個性派アーティストを魅了する影響力
そんなTommy february6の、デビューから20年の月日を経ての人気再燃だが、熱狂しているのはTikTokの若者たちだけではない。ドージャ・キャットはTommy heavenly6の“Wait till I can dream”をXでシェアし、TWICEのナヨンがInstagramにTommy februrary6インスパイアの写真をアップしている。また、チャーリーxcxは昔からJ-POPを愛聴しており、あるインタビューではフェイバリットとしてPerfumeとともにTommy february6の名前を挙げたこともある。

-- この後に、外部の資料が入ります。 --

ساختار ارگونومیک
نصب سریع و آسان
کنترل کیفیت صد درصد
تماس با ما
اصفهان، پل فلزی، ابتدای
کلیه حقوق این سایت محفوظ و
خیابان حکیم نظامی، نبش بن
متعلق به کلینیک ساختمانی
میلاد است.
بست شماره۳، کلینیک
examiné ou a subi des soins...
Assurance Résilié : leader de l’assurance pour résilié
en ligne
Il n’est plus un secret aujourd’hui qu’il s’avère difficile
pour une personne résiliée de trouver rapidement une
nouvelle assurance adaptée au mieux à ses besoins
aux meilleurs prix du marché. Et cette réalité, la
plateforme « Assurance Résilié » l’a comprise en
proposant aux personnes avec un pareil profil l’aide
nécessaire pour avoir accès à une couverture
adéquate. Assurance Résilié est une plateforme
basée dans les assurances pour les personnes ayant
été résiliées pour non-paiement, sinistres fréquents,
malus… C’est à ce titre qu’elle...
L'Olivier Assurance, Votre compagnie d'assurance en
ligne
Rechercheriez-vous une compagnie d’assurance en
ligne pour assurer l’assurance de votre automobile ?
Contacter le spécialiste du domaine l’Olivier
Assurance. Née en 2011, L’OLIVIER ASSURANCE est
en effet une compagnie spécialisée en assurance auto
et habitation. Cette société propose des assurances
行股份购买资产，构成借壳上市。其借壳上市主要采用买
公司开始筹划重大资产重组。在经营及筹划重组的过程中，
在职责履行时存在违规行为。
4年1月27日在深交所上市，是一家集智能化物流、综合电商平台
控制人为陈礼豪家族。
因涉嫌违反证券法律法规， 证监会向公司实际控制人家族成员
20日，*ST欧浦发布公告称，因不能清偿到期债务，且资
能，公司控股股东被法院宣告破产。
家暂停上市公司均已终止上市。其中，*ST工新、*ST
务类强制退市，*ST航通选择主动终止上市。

日本でもラッパーのvalkneeが、ラジオや連載にて自身のTommy愛を語っている。みな一癖も二癖もあるアーティストばかりだが、Tommy february6の世界観は、そんな個性派たちも魅了するだけの独創性を持っているとも言えるだろう(ところで清 竜人の、曲名に〈♥〉を多用するスタイルは、Tommy february6の影響だったりするのだろうか?)。

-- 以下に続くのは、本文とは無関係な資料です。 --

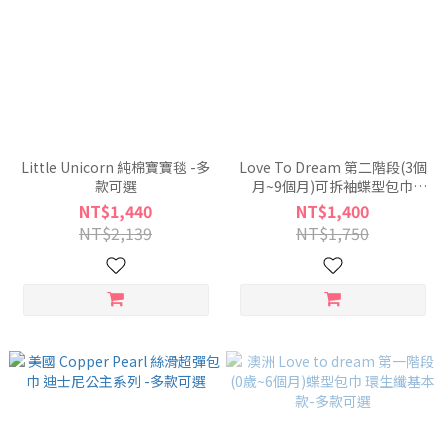
Little Unicorn 純棉寶寶毯 -多
Love To Dream 第二階段(3個
款可選
月~9個月)可拆袖蝶型包巾
0.2TOG 竹纖維輕薄款
NT$1,440
NT$1,400
NT$2,139
NT$1,750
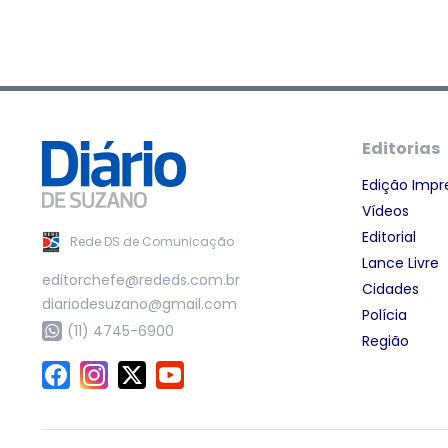
Editorias
Edição Impr
Vídeos
Editorial
Rede DS de Comunicação
Lance Livre
editorchefe@rededs.com.br
Cidades
diariodesuzano@gmail.com
Polícia
(11) 4745-6900
Região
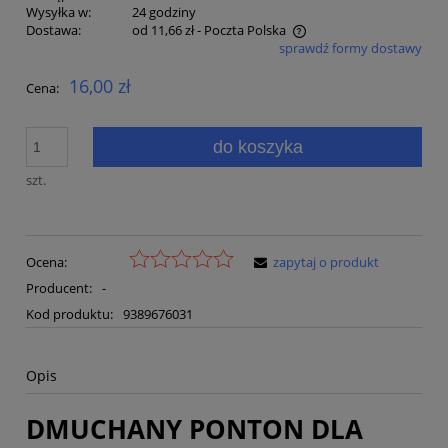
Wysyłka w:
24 godziny
Dostawa:
od 11,66 zł
- Poczta Polska
sprawdź formy dostawy
Cena nie zawiera ewentualnych kosztów płatności
16,00 zł
Cena:
do koszyka
szt.
Ocena:
zapytaj o produkt
Producent:
-
Kod produktu:
9389676031
Opis
DMUCHANY PONTON DLA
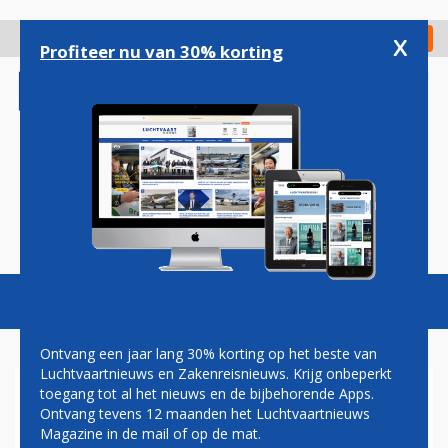
Overslaan
en
x
Digitaal Magazine
Registreer
Check in
naar
Profiteer nu van 30% korting
de
inhoud
gaan
Magazine
Podcasts
Vacatures
Toggl
naviga
Ontvang een jaar lang 30% korting op het beste van
Luchtvaartnieuws en Zakenreisnieuws. Krijg onbeperkt
toegang tot al het nieuws en de bijbehorende Apps.
VLIEGTUIG TRANSAVIA KEERT
Ontvang tevens 12 maanden het Luchtvaartnieuws
TERUG NAAR SCHIPHOL
Magazine in de mail of op de mat.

そして今回のバイラルヒットを受け、2009年までの所属レーベルであったソニーはTommy february6公式TikTokアカウントも昨年9月に開設し、過去のMVを次々とアップしている。更に、今年7月にはfebrurary6/heavenly6名義それぞれの1stアルバムがアナログでリイシューされるなど、いよいよ〈Tommy february6再評価〉の機運は高まりつつあるのだ。
アニメ、漫画、kawaii文化との高い親和性
現在のバイラルヒットの要因には、そもそも“Lonely in Gorgeous”が矢沢あい原作のアニメ「Paradise Kiss」の主題歌であること、即ちYOASOBIやCreepy Nutsと同じく〈タイアップしたアニメの国際的なヒット〉という背景があると考えられる(YOASOBIらと違い「Paradise Kiss」は旧作であり、それをチェックしているのは海外のアニメ・日本文化マニアの中でも、よりマニアックな層ではあると思うが)。実際、TikTokにおける“Lonely in Gorgeous”を使った投稿動画も「Paradise Kiss」の登場人物を意識した髪型やメイクを紹介する内容のものが人気なようだ。
ちなみに「Paradise Kiss」以外にもアニメとのタイアップは数多い。ブリグリ~heavenly6名義も含めれば「銀魂」や「機動戦士ガンダム00」等の主題歌も歌っているし、「ポケモン」や「パワーパフガールズ」、サンリオとのタイアップも行っている。アニメ・漫画~kawaiiカルチャーとの親和性の高さも、Tommyの特徴のひとつと言えるだろう。
と言っても、再ヒットの要因はアニメ・漫画との関連だけではなく、川瀬智子のセンスとキャラクター性、世界観の魅力、何より楽曲のキャッチーな充実度があってこその結果だろう。
個人的に、地味ながら好きな曲が“HEY BAD BOY”。プリンス風のシンセリードとリンドラムがたまらない、これぞ80sシンセポップ~商業ニューウェーブ!なテイストに満ちており、MVなどは無いものの、是非聴いて欲しい一曲だ。